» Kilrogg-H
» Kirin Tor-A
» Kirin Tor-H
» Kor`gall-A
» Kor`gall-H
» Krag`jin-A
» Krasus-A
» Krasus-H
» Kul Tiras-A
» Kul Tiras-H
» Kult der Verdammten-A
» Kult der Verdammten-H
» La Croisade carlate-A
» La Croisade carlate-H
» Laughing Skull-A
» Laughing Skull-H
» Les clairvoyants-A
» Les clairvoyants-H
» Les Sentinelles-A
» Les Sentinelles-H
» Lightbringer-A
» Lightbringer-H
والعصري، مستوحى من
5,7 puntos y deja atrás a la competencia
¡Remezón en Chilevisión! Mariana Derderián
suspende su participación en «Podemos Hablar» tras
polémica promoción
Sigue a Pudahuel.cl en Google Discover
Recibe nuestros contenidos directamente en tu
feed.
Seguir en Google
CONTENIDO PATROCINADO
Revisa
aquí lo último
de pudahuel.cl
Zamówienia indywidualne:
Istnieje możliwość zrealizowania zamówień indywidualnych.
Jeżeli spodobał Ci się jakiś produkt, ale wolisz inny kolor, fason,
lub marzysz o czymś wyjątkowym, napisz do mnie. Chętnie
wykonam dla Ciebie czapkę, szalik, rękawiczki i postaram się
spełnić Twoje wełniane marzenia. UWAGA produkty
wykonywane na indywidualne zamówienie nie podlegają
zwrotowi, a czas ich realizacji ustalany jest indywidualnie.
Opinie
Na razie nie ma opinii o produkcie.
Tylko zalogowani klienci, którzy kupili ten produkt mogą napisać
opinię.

- _About this task_:
Wherever a line in the data above holds the word "Verdammten", copy that line.

- _Result of this task_:
» Kult der Verdammten-A
» Kult der Verdammten-H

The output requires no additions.